Christophe Kantcheff  • 22 janvier 2020 abonné·es
« K contraire », de Sarah Marx : La liberté sans choix
©Le jeu d’Alix Manenti et de Sandor Funtek rappelle l’« effet de naturel » du cinéma de Ken Loach. LES VALSEURS DISTRIBUTION

Voici un de ces films dont on sent qu’ils sont le fruit d’une nécessité. Ils ne sont pas si nombreux. Un film sans grand financement, mais dont l’esthétique est en cohérence avec son économie – c’est l’essentiel. Et avec des producteurs, Hamé et Ekoué, les rappeurs de La Rumeur, qui ne sont pas entrés dans le monde du cinéma par hasard ou pour ses rétributions sociales, mais avec une démarche volontaire et politique. Hamé et Ekoué sont de vrais producteurs avec le goût du risque. Ils forment un pôle d’attraction qui attire des projets, peuvent être tour à tour cinéastes (Les Derniers Parisiens), producteurs et/ou coscénaristes, comme c’est le cas ici, avec Sarah Marx, réalisatrice de K contraire, son premier long-métrage.

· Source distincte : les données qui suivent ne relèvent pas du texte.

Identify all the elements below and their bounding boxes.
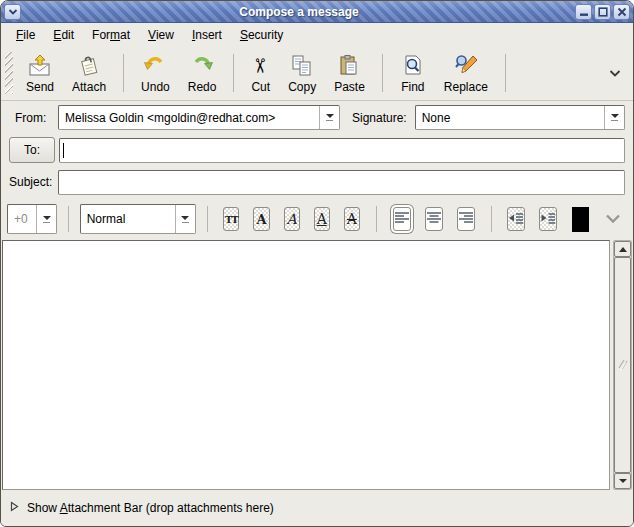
paragraph-style-select[interactable]: Normal [80, 204, 196, 234]
toolbar-separator [233, 54, 234, 92]
chevron-down-icon [319, 106, 339, 129]
menu-label-post: at [120, 28, 130, 42]
align-left-button[interactable] [393, 207, 411, 231]
menu-security[interactable]: Security [231, 26, 292, 44]
format-toolbar-expander-button[interactable] [599, 212, 627, 227]
compose-window: Compose a message File Edit Format View … [0, 0, 634, 527]
menu-label-mnemonic: V [148, 28, 156, 42]
toolbar-separator [491, 206, 492, 232]
minimize-icon [579, 7, 589, 17]
maximize-button[interactable] [594, 4, 611, 20]
menu-label-post: ile [23, 28, 35, 42]
to-row: To: [1, 134, 633, 166]
window-title: Compose a message [25, 5, 573, 19]
vertical-scrollbar[interactable] [613, 240, 632, 490]
undo-label: Undo [141, 80, 170, 94]
menu-edit[interactable]: Edit [44, 26, 83, 44]
chevron-down-icon [175, 205, 195, 233]
signature-select[interactable]: None [415, 105, 625, 130]
subject-row: Subject: [1, 166, 633, 198]
to-field-frame [59, 138, 625, 163]
scroll-down-button[interactable] [614, 473, 631, 489]
window-menu-button[interactable] [4, 4, 21, 20]
menu-view[interactable]: View [139, 26, 183, 44]
align-left-icon [394, 210, 410, 229]
arrow-up-icon [619, 247, 627, 252]
menu-label-mnemonic: m [110, 28, 120, 42]
copy-label: Copy [288, 80, 316, 94]
menu-format[interactable]: Format [83, 26, 139, 44]
typewriter-label: TT [225, 214, 238, 225]
cut-button[interactable]: ✂ Cut [242, 48, 279, 98]
typewriter-toggle-button[interactable]: TT [223, 207, 239, 231]
chevron-down-icon [604, 106, 624, 129]
attach-button[interactable]: Attach [63, 48, 115, 98]
font-color-swatch-button[interactable] [572, 207, 589, 232]
send-button[interactable]: Send [17, 48, 63, 98]
from-row: From: Melissa Goldin <mgoldin@redhat.com… [1, 101, 633, 134]
unindent-icon [508, 210, 524, 229]
underline-label: A [317, 211, 327, 227]
to-button[interactable]: To: [9, 137, 55, 163]
attachment-bar-toggle[interactable]: Show Attachment Bar (drop attachments he… [1, 490, 633, 526]
unindent-button[interactable] [507, 207, 525, 231]
to-input[interactable] [64, 139, 624, 162]
attach-icon [76, 53, 102, 79]
bold-toggle-button[interactable]: A [253, 207, 269, 231]
menu-label-post: iew [156, 28, 174, 42]
minimize-button[interactable] [575, 4, 592, 20]
italic-toggle-button[interactable]: A [284, 207, 300, 231]
strikethrough-label: A [347, 211, 357, 227]
arrow-down-icon [619, 479, 627, 483]
attachment-label-post: ttachment Bar (drop attachments here) [68, 501, 274, 515]
subject-label: Subject: [9, 175, 58, 189]
cut-label: Cut [251, 80, 270, 94]
undo-button[interactable]: Undo [132, 48, 179, 98]
font-size-select[interactable]: +0 [7, 204, 57, 234]
toolbar-separator [207, 206, 208, 232]
attachment-bar-label: Show Attachment Bar (drop attachments he… [27, 501, 274, 515]
send-label: Send [26, 80, 54, 94]
toolbar-separator [376, 206, 377, 232]
menu-file[interactable]: File [7, 26, 44, 44]
strikethrough-toggle-button[interactable]: A [344, 207, 360, 231]
scroll-up-button[interactable] [614, 241, 631, 257]
signature-label: Signature: [340, 111, 415, 125]
redo-icon [189, 53, 215, 79]
message-body-editor[interactable] [2, 240, 610, 490]
menu-insert[interactable]: Insert [183, 26, 231, 44]
from-select[interactable]: Melissa Goldin <mgoldin@redhat.com> [58, 105, 340, 130]
replace-button[interactable]: Replace [435, 48, 497, 98]
italic-label: A [287, 211, 297, 227]
toolbar-separator [68, 206, 69, 232]
indent-button[interactable] [539, 207, 557, 231]
font-size-value: +0 [8, 212, 36, 226]
chevron-down-icon [36, 205, 56, 233]
paste-icon [336, 53, 362, 79]
close-icon [617, 7, 627, 17]
copy-button[interactable]: Copy [279, 48, 325, 98]
titlebar[interactable]: Compose a message [1, 1, 633, 23]
scrollbar-thumb[interactable] [614, 257, 631, 473]
from-value: Melissa Goldin <mgoldin@redhat.com> [59, 111, 319, 125]
subject-input[interactable] [58, 170, 625, 195]
menu-label-post: ecurity [248, 28, 283, 42]
paste-button[interactable]: Paste [325, 48, 374, 98]
find-label: Find [401, 80, 424, 94]
paste-label: Paste [334, 80, 365, 94]
toolbar-drag-handle[interactable] [5, 52, 13, 94]
align-right-button[interactable] [457, 207, 475, 231]
find-button[interactable]: Find [391, 48, 435, 98]
expander-triangle-icon [10, 501, 19, 515]
send-icon [27, 53, 53, 79]
align-right-icon [458, 210, 474, 229]
align-center-button[interactable] [425, 207, 443, 231]
close-button[interactable] [613, 4, 630, 20]
underline-toggle-button[interactable]: A [314, 207, 330, 231]
redo-button[interactable]: Redo [179, 48, 226, 98]
toolbar-overflow-button[interactable] [601, 48, 629, 98]
main-toolbar: Send Attach [1, 46, 633, 101]
bold-label: A [256, 212, 266, 227]
scrollbar-grip-icon [617, 356, 629, 375]
from-label: From: [9, 111, 58, 125]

Ulysse (Sandor Funtek) est un jeune homme sortant de prison. Il recouvre la liberté. Mais de quelle liberté s’agit-il ? Pour Ulysse, elle est grandement contrainte. Il va en effet devoir faire face à la situation de sa mère (Sandrine Bonnaire), dont l’état dépressif exige une aide à domicile coûtant 2 500 euros par mois. Autant dire qu’Ulysse, de condition modeste et sans formation solide, se retrouve dans l’obligation de gagner pas mal d’argent, qu’il ne peut obtenir seulement avec un boulot légal.

Il y a d’abord cela, dans K contraire, un point de vue sur une situation qui offre peu d’alternatives et où la responsabilité individuelle se confronte au besoin. Ulysse, à peine sorti de prison, replonge. Avec son ami David (Alexis Manenti), il est partie prenante d’une combine. De la drogue – la kétamine – est ajoutée à la bière qu’ils vont vendre lors d’une fête. Si l’affaire tournait mal, Ulysse serait en état de récidive et risquerait donc une peine plus lourde que la précédente, mettant en péril sa mère autant que lui-même. La liberté dont il peut de nouveau jouir s’appelle en vérité un leurre.

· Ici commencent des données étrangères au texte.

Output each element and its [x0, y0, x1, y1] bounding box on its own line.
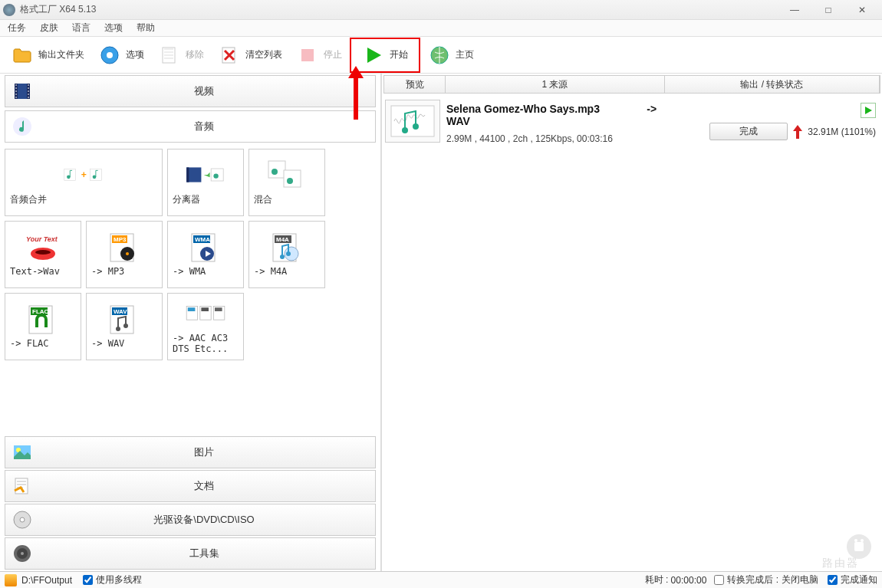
clear-icon	[218, 44, 241, 67]
list-header: 预览 1 来源 输出 / 转换状态	[383, 75, 880, 94]
statusbar: D:\FFOutput 使用多线程 耗时 : 00:00:00 转换完成后 : …	[0, 571, 882, 588]
item-status: 完成 32.91M (1101%)	[672, 100, 879, 143]
minimize-button[interactable]: —	[778, 2, 811, 18]
svg-point-61	[21, 552, 24, 555]
start-button[interactable]: 开始	[350, 38, 420, 73]
list-item[interactable]: Selena Gomez-Who Says.mp3 -> WAV 2.99M ,…	[382, 95, 882, 152]
maximize-button[interactable]: □	[811, 2, 845, 18]
start-icon	[362, 44, 385, 67]
item-meta: 2.99M , 44100 , 2ch , 125Kbps, 00:03:16	[446, 133, 672, 144]
svg-point-63	[402, 127, 408, 133]
image-icon	[12, 442, 33, 463]
category-audio[interactable]: 音频	[5, 110, 376, 143]
mix-icon	[265, 158, 308, 192]
svg-point-47	[123, 324, 128, 328]
menu-help[interactable]: 帮助	[137, 21, 155, 34]
menu-options[interactable]: 选项	[104, 21, 123, 34]
svg-rect-53	[215, 307, 222, 311]
disc-icon	[12, 509, 33, 531]
output-folder-button[interactable]: 输出文件夹	[5, 41, 91, 70]
options-label: 选项	[126, 48, 144, 61]
category-video[interactable]: 视频	[5, 75, 376, 107]
category-document[interactable]: 文档	[5, 470, 376, 502]
status-done-button[interactable]: 完成	[709, 123, 788, 140]
notify-checkbox[interactable]: 完成通知	[828, 573, 877, 586]
close-button[interactable]: ✕	[845, 2, 879, 18]
category-dvd-label: 光驱设备\DVD\CD\ISO	[39, 513, 369, 527]
svg-point-21	[287, 178, 293, 184]
category-dvd[interactable]: 光驱设备\DVD\CD\ISO	[5, 504, 376, 536]
notify-input[interactable]	[828, 575, 838, 585]
stop-button[interactable]: 停止	[290, 41, 348, 70]
menu-language[interactable]: 语言	[72, 21, 91, 34]
tile-text2wav-label: Text->Wav	[7, 264, 79, 278]
splitter-icon	[184, 158, 227, 192]
tile-aac-etc[interactable]: -> AAC AC3 DTS Etc...	[167, 293, 244, 360]
tile-audio-merge[interactable]: + 音频合并	[5, 149, 163, 216]
flac-icon: FLAC	[21, 303, 64, 337]
tile-m4a[interactable]: M4A -> M4A	[248, 221, 325, 288]
clear-list-button[interactable]: 清空列表	[212, 41, 288, 70]
category-audio-label: 音频	[39, 120, 369, 133]
menu-task[interactable]: 任务	[8, 21, 26, 34]
wav-icon: WAV	[103, 303, 146, 337]
remove-button[interactable]: 移除	[152, 41, 210, 70]
start-label: 开始	[390, 48, 408, 61]
item-filename: Selena Gomez-Who Says.mp3	[446, 103, 638, 115]
category-tools-label: 工具集	[39, 547, 369, 560]
tile-flac[interactable]: FLAC -> FLAC	[5, 293, 81, 360]
svg-text:MP3: MP3	[114, 236, 127, 243]
category-image[interactable]: 图片	[5, 436, 376, 468]
svg-rect-56	[15, 478, 28, 494]
after-convert-checkbox[interactable]: 转换完成后 : 关闭电脑	[714, 573, 818, 586]
folder-small-icon[interactable]	[5, 574, 17, 586]
tile-aac-label: -> AAC AC3 DTS Etc...	[169, 331, 242, 356]
svg-point-46	[116, 327, 120, 331]
document-icon	[12, 475, 33, 497]
category-tools[interactable]: 工具集	[5, 537, 376, 570]
remove-label: 移除	[186, 48, 204, 61]
options-button[interactable]: 选项	[92, 41, 150, 70]
svg-rect-20	[284, 170, 301, 187]
tile-mix-label: 混合	[251, 192, 323, 208]
svg-text:WMA: WMA	[195, 236, 210, 243]
after-convert-input[interactable]	[714, 575, 724, 585]
elapsed-label: 耗时 :	[645, 573, 669, 586]
after-convert-label: 转换完成后 :	[727, 573, 778, 586]
svg-text:Your Text: Your Text	[26, 235, 58, 243]
item-play-button[interactable]	[861, 103, 876, 118]
m4a-icon: M4A	[265, 231, 308, 264]
tile-mp3[interactable]: MP3 -> MP3	[86, 221, 163, 288]
tile-m4a-label: -> M4A	[251, 264, 323, 278]
tile-mix[interactable]: 混合	[248, 149, 325, 216]
svg-point-17	[213, 173, 218, 178]
svg-point-38	[280, 255, 285, 259]
svg-text:M4A: M4A	[276, 236, 289, 243]
header-source[interactable]: 1 来源	[446, 76, 665, 93]
toolbar: 输出文件夹 选项 移除 清空列表 停止 开始 主页	[0, 37, 882, 74]
svg-point-29	[126, 252, 129, 255]
notify-label: 完成通知	[841, 573, 877, 586]
left-pane: 视频 音频 +	[0, 74, 382, 571]
menu-skin[interactable]: 皮肤	[40, 21, 58, 34]
remove-icon	[158, 44, 181, 67]
category-video-label: 视频	[39, 84, 369, 98]
category-image-label: 图片	[39, 445, 369, 459]
output-path[interactable]: D:\FFOutput	[21, 575, 72, 586]
tile-flac-label: -> FLAC	[7, 337, 79, 350]
home-button[interactable]: 主页	[422, 41, 480, 70]
item-size-info: 32.91M (1101%)	[808, 126, 876, 137]
output-folder-label: 输出文件夹	[38, 48, 84, 61]
multithread-checkbox[interactable]: 使用多线程	[83, 573, 142, 586]
svg-rect-15	[186, 167, 189, 182]
tile-wma[interactable]: WMA -> WMA	[167, 221, 244, 288]
svg-rect-51	[201, 307, 209, 311]
tile-text2wav[interactable]: Your Text Text->Wav	[5, 221, 81, 288]
tile-wav[interactable]: WAV -> WAV	[86, 293, 163, 360]
right-pane: 预览 1 来源 输出 / 转换状态 Selena Gomez-Who Says.…	[382, 74, 882, 571]
item-info: Selena Gomez-Who Says.mp3 -> WAV 2.99M ,…	[446, 100, 672, 147]
header-preview[interactable]: 预览	[384, 76, 446, 93]
multithread-input[interactable]	[83, 575, 93, 585]
tile-splitter[interactable]: 分离器	[167, 149, 244, 216]
header-status[interactable]: 输出 / 转换状态	[665, 76, 880, 93]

Ou un piège. Comme l’autonomie des auto-entrepreneurs, tant vantée pourtant par l’économie néolibérale, dont Ken Loach a montré dans son dernier film, Sorry, We Missed You, la mécanique délétère. Cette référence au cinéaste britannique se justifie d’autant plus que la manière de Sarah Marx (un nom prédestiné !) y fait aussi songer. À l’épaule, au plus près des personnages, la caméra est en immersion, en prise directe avec l’instant présent, comme dans un documentaire. C’est manifeste dans la longue séquence de la rave, où plusieurs personnages aux intérêts divergents tournent autour de la baraque où Ulysse et David font leur commerce de bière frelatée, tandis que la fête bat son plein. Tout semble pouvoir arriver.

Le jeu des comédiens rappelle aussi l’« effet de naturel » si caractéristique du cinéma loachien. Sandor Funtek est très convaincant dans la peau d’Ulysse, tandis qu’Alexis Manenti a le même abattage que dans Les Misérables, bien que dans un rôle moins important. On est heureux de voir Sandrine Bonnaire, parfaite en mère dépressive, dans une telle aventure, elle qui, depuis quelque temps, opte pour des films plus risqués (Une saison en France, de Mahamat Saleh Haroun ; Prendre le large, de Gaël Morel). On remarque également d’autres comédiens, comme Lauréna -Thellier, qui impose sa présence à l’écran en agricultrice trafiquante.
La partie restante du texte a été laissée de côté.